Eye For Film >> Movies >> An Episode In The Life Of An Iron Picker (2013) Film Review
An Episode In The Life Of An Iron Picker
Reviewed by: Owen Van Spall
Director Danis Tanovic, from Bosnia and Herzegovina, returns for his fifth feature film with a short, minimalist piece very much in the social realist vein, featuring a cast of non-professionals and a minimum of artifice. The plot's focus on a harrowing personal ordeal spanning only a day or so, as a struggling poor Roma family bounce pinball-like from one compassionless and rickety bureaucratic agency to the other, is somewhat reminiscent of the 2005 Romanian film The Death Of Mr Lazarescu. Tanovic's film went on to scoop the Grand Jury Prize win at the 2013 Berlinale, and lead actor Nazif Muji? also took home the Berlin Silver Bear for best actor for his semi-autobiographical role.
Uninsured Roma war veteran Nazif barely makes ends meet as an iron picker to support his family. Early on in the film we see him on the hunt for scrap metal as the harsh Bosnian winter sets in around his ramshackle house, while his pregnant wife Senada (Senada Alimanovic) tends to their home and their two young daughters. We see the hard work this scavenging involves, all splintered wood panels and jagged screeching metal, as cars, fridges and other detritus gets scooped up by Nazif and his brother, hefted into the back of their car, and driven down to the scrapyard. It is as if these poor people are having to consume their own surroundings to survive (later in the film Nazif will have to cut up his own car to pay for medical services, begging the question of how far this way of life can go on before these disenfranchised people have used up all they have left.)
Coming home after a long day's work, Nazif finds Senada laid up in pain. When she doesn't improve, he has to drive her to the nearest clinic, where the diagnosis is that Senada has miscarried her five-month old fetus. Senada needs immediate treatment at a faraway city hospital, but a long road trip there only results in Nazif going up against bureaucratic obstruction. Neither he nor his wife have state-provided health insurance, meaning the hospital requests that Senada pay 980 Bosnian marks (500 euros) for the essential surgery.

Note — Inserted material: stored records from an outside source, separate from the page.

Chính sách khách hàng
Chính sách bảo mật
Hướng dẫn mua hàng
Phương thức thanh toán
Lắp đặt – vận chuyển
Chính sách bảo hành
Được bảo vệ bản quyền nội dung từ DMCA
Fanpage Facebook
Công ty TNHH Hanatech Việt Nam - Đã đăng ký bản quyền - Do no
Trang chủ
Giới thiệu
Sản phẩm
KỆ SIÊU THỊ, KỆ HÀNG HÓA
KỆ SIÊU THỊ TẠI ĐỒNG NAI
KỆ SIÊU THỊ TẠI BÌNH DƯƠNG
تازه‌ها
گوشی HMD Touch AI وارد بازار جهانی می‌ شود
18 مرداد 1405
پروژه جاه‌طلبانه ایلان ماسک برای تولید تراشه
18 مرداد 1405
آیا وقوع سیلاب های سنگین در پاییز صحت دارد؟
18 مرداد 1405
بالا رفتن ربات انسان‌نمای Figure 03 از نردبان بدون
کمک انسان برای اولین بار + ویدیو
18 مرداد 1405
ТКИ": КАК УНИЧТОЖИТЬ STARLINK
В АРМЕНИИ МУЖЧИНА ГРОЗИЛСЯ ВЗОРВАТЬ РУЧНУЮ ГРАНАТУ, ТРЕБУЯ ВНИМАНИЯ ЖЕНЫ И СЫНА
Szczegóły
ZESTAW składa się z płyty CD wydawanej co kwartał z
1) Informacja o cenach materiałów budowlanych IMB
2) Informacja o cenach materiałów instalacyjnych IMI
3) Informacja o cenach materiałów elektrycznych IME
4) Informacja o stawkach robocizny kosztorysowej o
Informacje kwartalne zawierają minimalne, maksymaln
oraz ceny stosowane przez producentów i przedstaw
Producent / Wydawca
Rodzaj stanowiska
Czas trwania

With this sum a preposterous amount of money to ask from for an iron picker, Nazif is forced to return home to the poverty-stricken Roma community to try to find some other way to either get an insurance card, or get the money. As institutional doors close in their faces, and large, ominous factory chimneys belch smoke impassively in the distance, Nazif and Senada cut increasingly desperate, tiny, shuffling figures as the days wear on and they shuttle back and forth from one potential lifesaver to another.
Drawing from real life events, Tanic's docudrama gains its power from the emotionally stirring scenario and all-round naturalistic performances, which feel infused with greater honesty given that a version of this nightmare has been played out in real life. The strikingly bleak landscapes also charge the atmosphere with doom - this is a land where even the ground, snow covered and littered with the detritus of once-useful household goods, looks as though it has turned its back on the people.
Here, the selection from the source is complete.